Problem to work on: Set down all of the data exactly. Pictures stay out of the copy.
+ + + + +
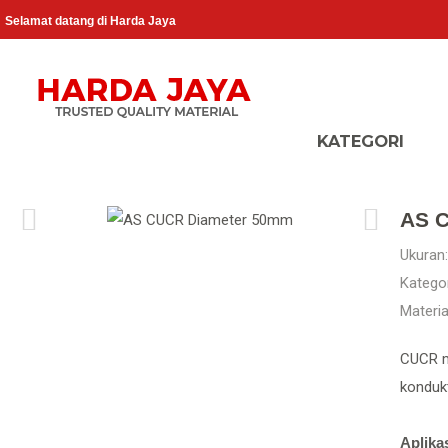
Selamat datang di Harda Jaya
AS 
Ukuran:
Kategor
Materia
CUCR m
kondukti
Aplikas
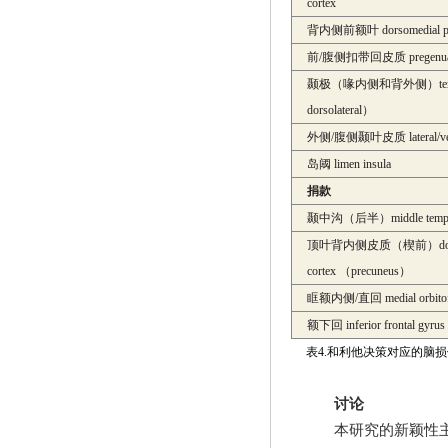
cortex
背内侧前额叶
dorsomedial p
前
/
腹侧扣带回皮质
pregenua
颞极（喙内侧和背外侧）
t
dorsolateral
）
外侧
/
腹侧颞叶皮质
lateral/
岛阈
limen insula
捐款
颞中沟（后半）
middle temp
顶叶背内侧皮质（楔前）
d
cortex
（
precuneus
）
眶额内侧
/
直回
medial orbito
额下回
inferior frontal gyrus
表
4.
和利他决策对应的脑损
讨论
本研究的新颖性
+ + + + +
Solution for this task:
Selamat datang di Harda Jaya
AS 
Ukuran:
Kategor
Materia
CUCR m
kondukti
Aplikas
cortex
背内侧前额叶
dorsomedial p
前
/
腹侧扣带回皮质
pregenua
颞极（喙内侧和背外侧）
t
dorsolateral
）
外侧
/
腹侧颞叶皮质
lateral/
岛阈
limen insula
捐款
颞中沟（后半）
middle temp
顶叶背内侧皮质（楔前）
d
cortex
（
precuneus
）
眶额内侧
/
直回
medial orbito
额下回
inferior frontal gyrus
表
4.
和利他决策对应的脑损
讨论
本研究的新颖性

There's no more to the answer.